We can again separate and use partial fractions to obtain (A11):

$$\therefore {\int }_{E_0}^E\left(\frac{1}{E}-\frac{1}{P_0-P-E_0+E}\right)dE=-\alpha {\int }_0^{\tau }(P_0-P-E_0)d\tau$$ (A11)

One cannot integrate P with respect to E as this is a non-homogenous term in the differential equation. Furthermore, the integral ${\int }_0^{\tau }Pd\tau$ is a very complex function. Since the value of P₀ –P remains nearly constant for γ << 1, we assume that P₀ –P ≈ constant. Then (A12):

$$\therefore \ln \left(\frac{E}{E_0}\right)-\ln \left(\frac{E+P_0-P-E_0}{P_0-P}\right)=\ln \left(\frac{E(P_0-P)}{E_0(E+P_0-P-E_0)}\right)=-\alpha (P_0-P-E_0)\tau$$ (A12)

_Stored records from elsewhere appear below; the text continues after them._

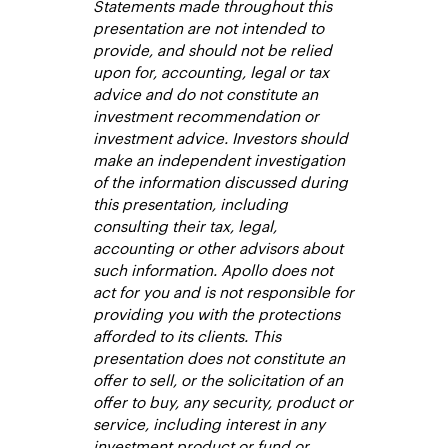
Statements made throughout this
presentation are not intended to
provide, and should not be relied
upon for, accounting, legal or tax
advice and do not constitute an
investment recommendation or
investment advice. Investors should
make an independent investigation
of the information discussed during
this presentation, including
consulting their tax, legal,
accounting or other advisors about
such information. Apollo does not
act for you and is not responsible for
providing you with the protections
afforded to its clients. This
presentation does not constitute an
offer to sell, or the solicitation of an
offer to buy, any security, product or
service, including interest in any
investment product or fund or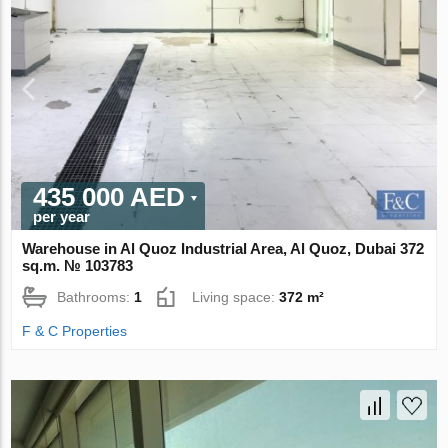
435 000 AED
per year
Warehouse in Al Quoz Industrial Area, Al Quoz, Dubai 372
sq.m. № 103783
Bathrooms:
1
Living space:
372 m²
F & C Properties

After some rearranging and recalling that P₀ = 1/γ, we find (A13):

$$\therefore E\left(\tau \right)=\frac{E_0\left(1-\gamma \left(P\right(\tau )+E_0)\right)}{\left(1-\gamma P\left(\tau \right)\right)e^{\alpha \left(1-\gamma \left(P\right(\tau )+E_0)\right)\tau ∕\gamma }-\gamma E_0}$$ (A13)

Finally, $B\left(\tau \right)=\frac{1}{\gamma }-P\left(\tau \right)-E_0+E\left(\tau \right)$ and C(τ) = E₀ − E(τ).

Figure A1.

Three separate bands are seen above, corresponding to γ = 0.1, 0.3 and 0.5. In each band, the value of R(τ, γ, β) increases with β, the top curve in each band corresponding to β = 1 + 10⁻⁶. The maximum ratio achieved is less than 1.1, with β = 1 + 10⁻⁶ and γ = 0.5.